■ WHAT NEEDS TO BE DONE ■
Can you transcribe the data exactly? Leave the pictures out.

++++ RECORDS FOR THIS EXERCISE ++++

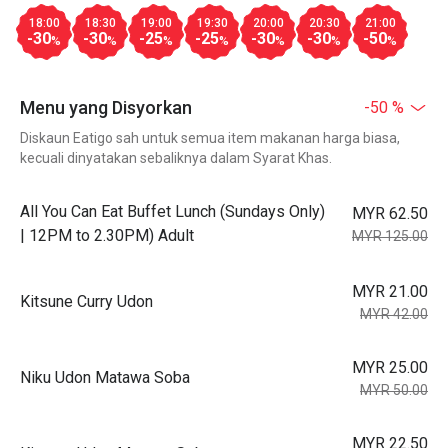
18:00
18:30
19:00
19:30
20:00
20:30
21:00
-30
-30
-25
-25
-30
-30
-50
%
%
%
%
%
%
%
Menu yang Disyorkan
-50 %
Diskaun Eatigo sah untuk semua item makanan harga biasa,
kecuali dinyatakan sebaliknya dalam Syarat Khas.
All You Can Eat Buffet Lunch (Sundays Only)
MYR 62.50
| 12PM to 2.30PM) Adult
MYR 125.00
MYR 21.00
Kitsune Curry Udon
MYR 42.00
MYR 25.00
Niku Udon Matawa Soba
MYR 50.00
MYR 22.50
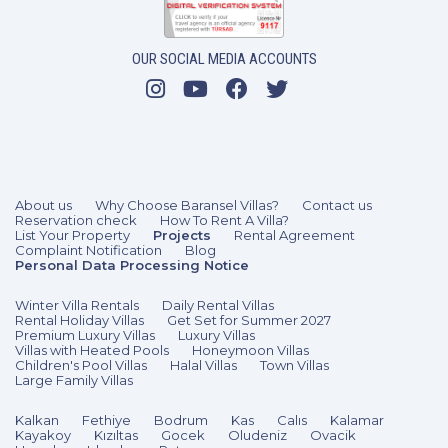
OUR SOCIAL MEDIA ACCOUNTS
About us
Why Choose Baransel Villas?
Contact us
Reservation check
How To Rent A Villa?
List Your Property
Projects
Rental Agreement
Complaint Notification
Blog
Personal Data Processing Notice
Winter Villa Rentals
Daily Rental Villas
Rental Holiday Villas
Get Set for Summer 2027
Premium Luxury Villas
Luxury Villas
Villas with Heated Pools
Honeymoon Villas
Children's Pool Villas
Halal Villas
Town Villas
Large Family Villas
Kalkan
Fethiye
Bodrum
Kas
Calıs
Kalamar
Kayakoy
Kızıltas
Gocek
Oludeniz
Ovacik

++++

■ ANSWER TO THIS EXERCISE ■
18:00
18:30
19:00
19:30
20:00
20:30
21:00
-30
-30
-25
-25
-30
-30
-50
%
%
%
%
%
%
%
Menu yang Disyorkan
-50 %
Diskaun Eatigo sah untuk semua item makanan harga biasa,
kecuali dinyatakan sebaliknya dalam Syarat Khas.
All You Can Eat Buffet Lunch (Sundays Only)
MYR 62.50
| 12PM to 2.30PM) Adult
MYR 125.00
MYR 21.00
Kitsune Curry Udon
MYR 42.00
MYR 25.00
Niku Udon Matawa Soba
MYR 50.00
MYR 22.50
OUR SOCIAL MEDIA ACCOUNTS
About us
Why Choose Baransel Villas?
Contact us
Reservation check
How To Rent A Villa?
List Your Property
Projects
Rental Agreement
Complaint Notification
Blog
Personal Data Processing Notice
Winter Villa Rentals
Daily Rental Villas
Rental Holiday Villas
Get Set for Summer 2027
Premium Luxury Villas
Luxury Villas
Villas with Heated Pools
Honeymoon Villas
Children's Pool Villas
Halal Villas
Town Villas
Large Family Villas
Kalkan
Fethiye
Bodrum
Kas
Calıs
Kalamar
Kayakoy
Kızıltas
Gocek
Oludeniz
Ovacik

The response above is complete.